A exemplo, faz-se importante mencionar a situação do Haiti que, no início de 2010, ficou destruído em razão de um terremoto, desastre que deixou milhares de pessoas deslocadas internamente e outras milhares tiveram que sair do Haiti na busca de sobrevivência em outros países. Por conseguinte, os países da América Latina para onde os haitianos se dirigiram na busca de proteção viram-se diante de um novo desafio, uma vez que, embora os haitianos não pudessem ser reconhecidos como refugiados nos termos da Convenção de 1951 – que não abrange no âmbito da sua proteção as vítimas de desastres ambientais -, a situação extremamente difícil vivenciada por esses indivíduos passou a exigir uma resposta humanitária por parte dos países de acolhida, inclusive do Brasil.

Segundo dados do Comitê Nacional de Refugiados – CONARE, o Brasil conta com um total de 4.401 refugiados de 77 nacionalidades diferentes, sendo que todos os refugiados acolhidos no Brasil vivem em centros urbanos, não existindo no país a figura dos campos de refugiados.
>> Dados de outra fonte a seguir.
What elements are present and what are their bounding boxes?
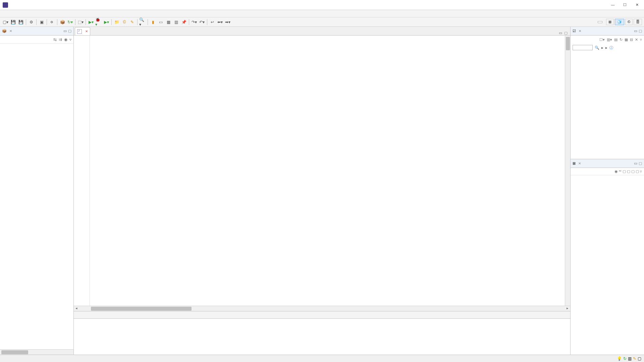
view-maximize-button[interactable]: ▢: [639, 161, 642, 166]
task-list-header: ☑ ✕ ▭ ▢: [571, 27, 644, 36]
toggle-block-button[interactable]: ▭: [157, 19, 164, 25]
console-content: [74, 319, 570, 355]
view-minimize-button[interactable]: ▭: [63, 29, 67, 33]
package-explorer-tree[interactable]: [0, 44, 73, 349]
view-minimize-button[interactable]: ▭: [634, 161, 637, 166]
hide-fields-button[interactable]: ▢: [623, 169, 626, 174]
close-button[interactable]: ✕: [634, 3, 640, 7]
new-source-button[interactable]: ✎: [129, 19, 136, 25]
database-perspective-button[interactable]: 🗄: [634, 19, 642, 25]
link-editor-button[interactable]: ⇉: [59, 37, 62, 42]
new-task-button[interactable]: ☐▾: [599, 38, 605, 42]
categorize-button[interactable]: ▥▾: [607, 38, 612, 42]
editor-tab[interactable]: ✕: [75, 27, 90, 35]
search-button[interactable]: 🔍▾: [139, 19, 146, 25]
toggle-mark-button[interactable]: ▮: [150, 19, 156, 25]
new-class-button[interactable]: ©: [121, 19, 128, 25]
new-package-button[interactable]: 📦: [59, 19, 66, 25]
view-close-icon[interactable]: ✕: [9, 29, 12, 33]
main-menu: [0, 10, 644, 17]
debug-mode-button[interactable]: ▣: [38, 19, 45, 25]
skip-breakpoints-button[interactable]: ⭘: [49, 19, 55, 25]
open-perspective-button[interactable]: ⊞: [606, 19, 614, 25]
eclipse-icon: [3, 2, 8, 8]
sort-button[interactable]: ᵃᶻ: [619, 169, 622, 174]
focus-active-button[interactable]: ◉: [614, 169, 618, 174]
new-button[interactable]: ▢▾: [2, 19, 9, 25]
help-icon[interactable]: ⓘ: [609, 45, 613, 50]
cpp-perspective-button[interactable]: ©: [625, 19, 633, 25]
package-explorer-icon: 📦: [2, 29, 7, 33]
task-list-toolbar: ☐▾ ▥▾ ▤ ↻ ▦ ⊟ ✕ ▿: [571, 36, 644, 44]
outline-icon: ⊞: [573, 161, 576, 166]
synchronize-button[interactable]: ↻: [620, 38, 623, 42]
tip-icon[interactable]: 💡: [617, 356, 622, 361]
editor-horizontal-scrollbar[interactable]: ◂ ▸: [74, 306, 570, 311]
outline-menu-button[interactable]: ▿: [640, 169, 642, 174]
open-type-button[interactable]: ⬚▾: [77, 19, 84, 25]
hide-static-button[interactable]: ▢: [627, 169, 630, 174]
package-explorer-header: 📦 ✕ ▭ ▢: [0, 27, 73, 36]
focus-task-button[interactable]: ◉: [64, 37, 67, 42]
outline-tree[interactable]: [571, 175, 644, 355]
view-maximize-button[interactable]: ▢: [68, 29, 71, 33]
task-menu-button[interactable]: ▿: [640, 38, 642, 42]
coverage-button[interactable]: ▶▾: [103, 19, 110, 25]
save-button[interactable]: 💾: [10, 19, 16, 25]
sync-icon[interactable]: ▥: [628, 356, 632, 361]
updates-icon[interactable]: ↻: [623, 356, 627, 361]
show-whitespace-button[interactable]: ▦: [165, 19, 172, 25]
task-search-button[interactable]: 🔍: [595, 46, 599, 50]
main-toolbar: ▢▾ 💾 💾 ⚙ ▣ ⭘ 📦 ↻▾ ⬚▾ ▶▾ 🐞▾ ▶▾ 📁 © ✎ 🔍▾ ▮…: [0, 17, 644, 27]
view-maximize-button[interactable]: ▢: [639, 29, 642, 33]
task-list-icon: ☑: [573, 29, 576, 33]
new-project-button[interactable]: 📁: [113, 19, 120, 25]
hide-nonpublic-button[interactable]: ▢: [631, 169, 635, 174]
pin-button[interactable]: 📌: [180, 19, 187, 25]
build-button[interactable]: ⚙: [28, 19, 35, 25]
editor-maximize-button[interactable]: ▢: [564, 31, 568, 35]
minimize-button[interactable]: —: [610, 3, 616, 7]
collapse-button[interactable]: ⊟: [630, 38, 633, 42]
java-file-icon: [77, 29, 82, 34]
outline-header: ⊞ ✕ ▭ ▢: [571, 159, 644, 168]
editor-minimize-button[interactable]: ▭: [559, 31, 562, 35]
forward-button[interactable]: ➡▾: [224, 19, 231, 25]
back-button[interactable]: ⬅▾: [217, 19, 223, 25]
task-find-input[interactable]: [573, 45, 593, 50]
next-annotation-button[interactable]: ↷▾: [191, 19, 198, 25]
schedule-button[interactable]: ▤: [614, 38, 618, 42]
run-button[interactable]: ▶▾: [88, 19, 94, 25]
hide-button[interactable]: ✕: [635, 38, 638, 42]
java-perspective-button[interactable]: 🧊: [615, 19, 624, 25]
collapse-all-button[interactable]: ⇆: [53, 37, 57, 42]
close-tab-icon[interactable]: ✕: [85, 29, 88, 33]
view-menu-button[interactable]: ▿: [69, 37, 71, 42]
debug-button[interactable]: 🐞▾: [95, 19, 102, 25]
maximize-button[interactable]: ☐: [622, 3, 628, 7]
task-filter-all[interactable]: ▸: [601, 46, 603, 50]
package-explorer-scrollbar[interactable]: [0, 349, 73, 355]
focus-workweek-button[interactable]: ▦: [625, 38, 628, 42]
save-all-button[interactable]: 💾: [17, 19, 24, 25]
last-edit-button[interactable]: ↩: [209, 19, 216, 25]
task-activate-button[interactable]: ▸: [605, 46, 607, 50]
editor-tabs: ✕ ▭ ▢: [74, 27, 570, 36]
window-titlebar: — ☐ ✕: [0, 0, 644, 10]
outline-toolbar: ◉ ᵃᶻ ▢ ▢ ▢ ▢ ▿: [571, 168, 644, 175]
show-source-button[interactable]: ▥: [173, 19, 179, 25]
error-log-icon[interactable]: ▢: [638, 356, 641, 361]
task-list-empty: [571, 52, 644, 159]
code-editor[interactable]: [74, 36, 570, 306]
outline-close-icon[interactable]: ✕: [578, 162, 581, 165]
bottom-tabs: [74, 311, 570, 319]
task-list-close-icon[interactable]: ✕: [579, 29, 581, 33]
editor-vertical-scrollbar[interactable]: [565, 36, 570, 306]
status-bar: 💡 ↻ ▥ ✎ ▢: [0, 355, 644, 362]
hide-local-button[interactable]: ▢: [636, 169, 639, 174]
view-minimize-button[interactable]: ▭: [634, 29, 637, 33]
build-status-icon[interactable]: ✎: [633, 356, 636, 361]
quick-access-input[interactable]: [598, 21, 602, 23]
prev-annotation-button[interactable]: ↶▾: [199, 19, 205, 25]
refresh-button[interactable]: ↻▾: [67, 19, 73, 25]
Sobre o número de refugiados que vivem no Brasil, relata Julia Bertino Moreira:

“Hoje, segundo estatística do CONARE, 4.131 refugiados de 72 nacionalidades vivem no Brasil, dos quais 3.745 são “espontâneos”, que chegam ao país por si só, frequentemente através de redes sociais, e 386 reassentados, oriundos de outros países de primeiro asilo, pelos programas de reassentamento, coordenados pelo CONARE com o apoio do ACNUR e outras organizações da sociedade civil. O maior grupo acolhido é de angolanos (1.687); em seguida, aparecem os colombianos (551) e congoleses (356) (CONARE, 2009).” [24]
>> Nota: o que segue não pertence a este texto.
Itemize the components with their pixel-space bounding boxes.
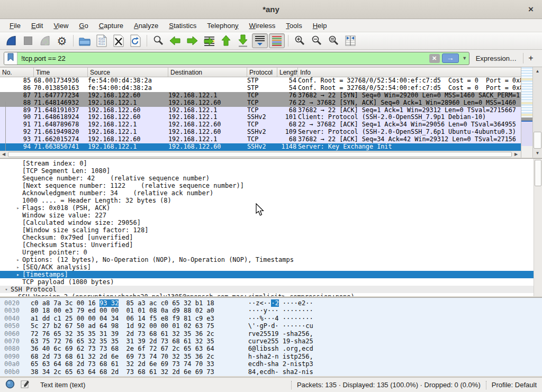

Faz oportuna a passagem de Carolina Moulin sobre os refugiados espontâneos:

“Refugiados espontâneos são, como o próprio termo indica, aqueles que chegam aos portos de entrada e solicitam, por conta própria, refúgio às autoridades competentes. Normalmente, embora certamente haja exceções, os refugiados espontâneos no Brasil chegam por portos, aeroportos e rodovias e encontram pela primeira vez o aparato protetivo humanitário. Muitos permanecem no país por período determinado em situação irregular e só procuram a proteção após obte­rem referências das instituições de assistência locais ou por meio de contatos com comunidades diaspóricas (de migrantes e refugiados)”  [25]
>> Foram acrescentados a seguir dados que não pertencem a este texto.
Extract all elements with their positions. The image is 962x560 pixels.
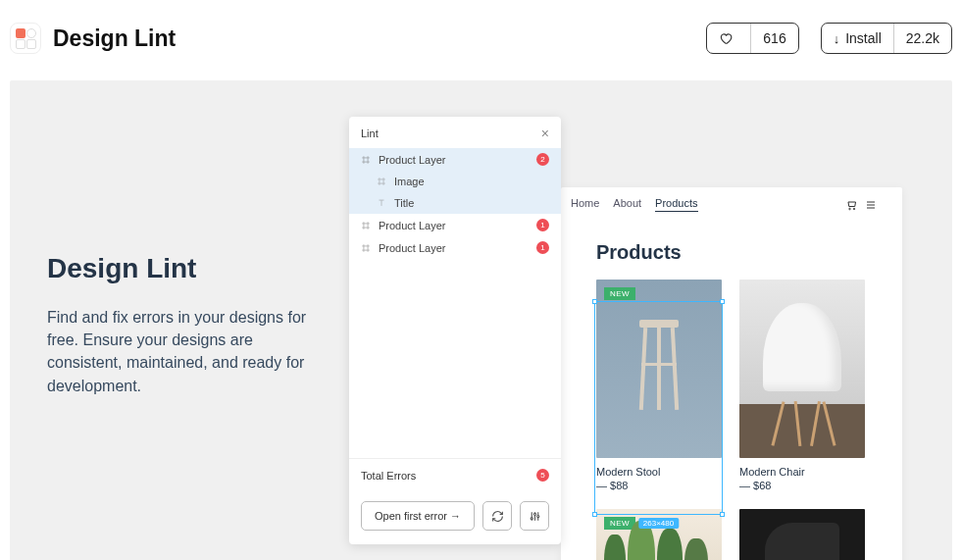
hero: Design Lint Find and fix errors in your … xyxy=(10,80,952,560)
svg-point-1 xyxy=(853,208,855,210)
layer-row-child[interactable]: Title xyxy=(349,192,561,214)
product-card[interactable]: Modern Chair — $68 xyxy=(739,280,865,491)
product-price: — $88 xyxy=(596,480,722,491)
error-count-badge: 2 xyxy=(536,153,549,166)
app-title: Design Lint xyxy=(53,25,176,52)
header-actions: 616 ↓ Install 22.2k xyxy=(706,23,952,54)
total-errors-label: Total Errors xyxy=(361,470,416,482)
product-title: Modern Stool xyxy=(596,466,722,478)
error-count-badge: 1 xyxy=(536,219,549,231)
lint-panel-title: Lint xyxy=(361,127,379,139)
install-count: 22.2k xyxy=(893,24,951,53)
lint-total-row: Total Errors 5 xyxy=(349,458,561,491)
menu-icon[interactable] xyxy=(865,199,877,211)
layer-name: Product Layer xyxy=(379,220,529,231)
layer-name: Image xyxy=(394,176,549,187)
product-card[interactable]: NEW Modern Stool — $88 xyxy=(596,280,722,491)
page-header: Design Lint 616 ↓ Install 22.2k xyxy=(0,0,962,59)
hero-desc: Find and fix errors in your designs for … xyxy=(47,306,312,397)
likes-pill[interactable]: 616 xyxy=(706,23,798,54)
nav-home[interactable]: Home xyxy=(571,197,599,212)
close-icon[interactable]: × xyxy=(541,127,549,140)
sliders-icon xyxy=(529,510,541,523)
svg-point-3 xyxy=(533,513,535,515)
product-price: — $68 xyxy=(739,480,865,491)
app-icon xyxy=(10,23,41,54)
layer-row-child[interactable]: Image xyxy=(349,171,561,192)
new-badge: NEW xyxy=(604,287,635,300)
layer-name: Title xyxy=(394,197,549,209)
frame-icon xyxy=(361,243,371,253)
total-errors-badge: 5 xyxy=(536,469,549,482)
frame-icon xyxy=(361,155,371,165)
settings-button[interactable] xyxy=(520,501,549,531)
cart-icon[interactable] xyxy=(845,199,857,211)
open-first-error-button[interactable]: Open first error → xyxy=(361,501,475,531)
svg-point-0 xyxy=(849,208,851,210)
layer-row[interactable]: Product Layer 2 xyxy=(349,148,561,171)
nav-products[interactable]: Products xyxy=(655,197,697,212)
likes-count: 616 xyxy=(750,24,797,53)
svg-point-4 xyxy=(536,515,538,517)
product-title: Modern Chair xyxy=(739,466,865,478)
nav-about[interactable]: About xyxy=(613,197,641,212)
product-image xyxy=(739,509,865,560)
product-image xyxy=(739,280,865,458)
lint-panel: Lint × Product Layer 2 Image Title Produ… xyxy=(349,117,561,544)
heart-icon xyxy=(719,31,733,45)
mock-heading: Products xyxy=(561,220,902,280)
refresh-icon xyxy=(491,510,504,523)
install-pill[interactable]: ↓ Install 22.2k xyxy=(821,23,952,54)
layer-name: Product Layer xyxy=(379,154,529,166)
frame-icon xyxy=(361,221,371,230)
frame-icon xyxy=(377,177,386,186)
product-card[interactable] xyxy=(739,509,865,560)
layer-row[interactable]: Product Layer 1 xyxy=(349,214,561,236)
layer-row[interactable]: Product Layer 1 xyxy=(349,236,561,259)
product-card[interactable]: NEW xyxy=(596,509,722,560)
product-image: NEW xyxy=(596,280,722,458)
header-left: Design Lint xyxy=(10,23,176,54)
svg-point-2 xyxy=(531,517,532,519)
hero-copy: Design Lint Find and fix errors in your … xyxy=(47,253,312,397)
mock-nav: Home About Products xyxy=(561,187,902,220)
product-mock-window: Home About Products Products NEW Modern … xyxy=(561,187,902,560)
product-image: NEW xyxy=(596,509,722,560)
refresh-button[interactable] xyxy=(482,501,512,531)
error-count-badge: 1 xyxy=(536,241,549,254)
install-label: Install xyxy=(845,30,882,46)
hero-title: Design Lint xyxy=(47,253,312,284)
layer-name: Product Layer xyxy=(379,242,529,254)
text-icon xyxy=(377,198,386,208)
download-icon: ↓ xyxy=(834,31,840,46)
Sobre as solicitações de refúgio no Brasil, afirma André de Carvalho Ramos:

“É digno de nota o expressivo número de indeferimentos de solicitações de refúgio no Brasil. A estatística demonstra que, entre 1998 e 2006, houve 2.094 indeferimentos pelo Conare (o recurso ao Ministro da Justiça apresenta cifras insignificantes de provimento: apenas quatro recursos foram providos neste mesmo período), o que é muito, pois existem hoje no Brasil um pouco mais de três mil refugiados. (…)O Brasil hoje acolhe mais de três mil refugiados do mundo, uma pequena gota dos milhões existentes, de acordo com os dados do Acnur, tendo o Conare já indeferido mais de duas mil solicitações. Há mais de 70 nacionalidades entre os acolhidos no Brasil e o desafio da inclusão desses estrangeiros em situação de risco continua.” [26]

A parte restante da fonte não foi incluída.